Well, it all came to a head this weekend....
Too much stress, too broke, for too long, too much transition in a short amount of time...it has all taken a toll and anthony and I and we had quite the blow up on Saturday night. I won't post the details here, but let's just say that anthony and I are not typically people to lose control like this, and we both did. Honestly, his reaction was legitimate to my behavior, so the fault is totally mine. It was rough, but we seem to have bested it, and are moving on.
I really am not surprised. For months, I have been feeling on the edge. I have been really trying to temper it, and walk away when needed, to alleviate the stress level, and do what I can to take a deep breath. I have been desperately trying to show my emotions in front of the kids, and I think I do pretty well. Trying to give them a stable home life, because God knows they deserve that, but sometimes, something just has to give.
It didn't work, finally came to a head.
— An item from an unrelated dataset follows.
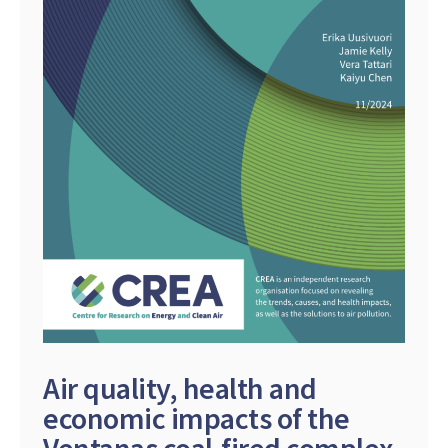
Air quality, health and
economic impacts of the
Sigh. I feel rotten, but am slowly moving past it. anthony has been amazing, he has totally moved on, it is not even phasing him now, and this evening we spent some nice time together. Sometimes you say and do things that you can't take back...but you can choose to forgive and move on.
For months, both of us have been an enormous amount of pressure. Jobs, me not having a job, being broke, anthony filing for divorce, difficulties with his oldest girl, trying to get/keep our D/s on track, dealing with my tenant and all that drama, anthony's parents, his brother, my brother-in-law's illess, it seems that it is just one thing after another, and there is never a break, and never a stop to any of it. We are on, and have been on, Mr. Toad's Wild Ride, for so long, and not in a good way. We never get a break....
I am trying desperately to be all things to everyone, and failing at all of it. anthony is trying to support the free world financially and emotionally, it is all just too, too much. I really can't belive all that we handle in a week. Geez.
anthony said it best last night, all we do is handle things for other people, it seems like it is something every day, and it's all we ever talk about it.
It's really no wonder this hasn't happened sooner, although, don't get me wrong, I wish last night had never happened at all. I am still pretty upset, but trying to move on. anthony is being amazing. I love him so very much.
He is off now spending some time with his Dad, watching the SuperBowl, and I am at home alone for the first time in a long time. Truly alone. It is nice, very quiet, and I decided to write a short post with my time, oh and finish up some laundry : )
I know that better days lie ahead for both us, March will better financially, I have a new, great, tenant moving into my house, and it will be a 3-paycheck month, tax returns will be coming in for both of us, and we can get caught up on some things financially. Which, I know, will help alleviate some of the stress.
I have hopes on getting a better paying job, second interview went well, and in my follow-up email to my contact last week, he said that they should be moving forward shortly...sounds like I am at least still in the running, so that's good. The extra money would definitely make a huge difference for us. The job would be more stressful yes...but probably worth it.
I thought I would feel more confident, stronger when I went back to work, but I don't really, I am sorry to say. The people are great, but I am underemployed, and I can feel it. I am SO grateful to have a job, and again, the people are really awesome, but I feel underutilized. But it has only been three months....sigh.
And I don't feel dominant at all..not at all. If anything I feel submissive. anthony is still paying all the household expenses....I am paying my bills, mortgage, car payment, car insurance, etc, and I put groceries on the table, and I put clothes/underwear on the kids, I try and take care of most of the household stuff, so I can at least alleviate that burden for him. But still, I know he needs help with the expenses, and it's just not feasible right now, so I feel bad about that too.
Like I said, things should get better for us in March. I want so very much to help him more financially, I feel like nothing but a burden sometimes, and it is very hard to feel dominant when you feel like a burden to someone, for sure. Sigh.
We have been having trouble with his oldest, and that is frustrating the hell out of me. I know it is frurstrating him too, but he handles it so much better than I do. I wish I could be more like him.
So that's it for now, not our best weekend, and during the next few weekends we have to get ready for my new tenant. But anthony seems to think we can work and play in the same weekend. I hope so, I want to believe that, I am just so very tired, and I love him so much.
Take care all, and have a great week-
-D

1 comments:
It seems things only can get better now. I wish you two the best.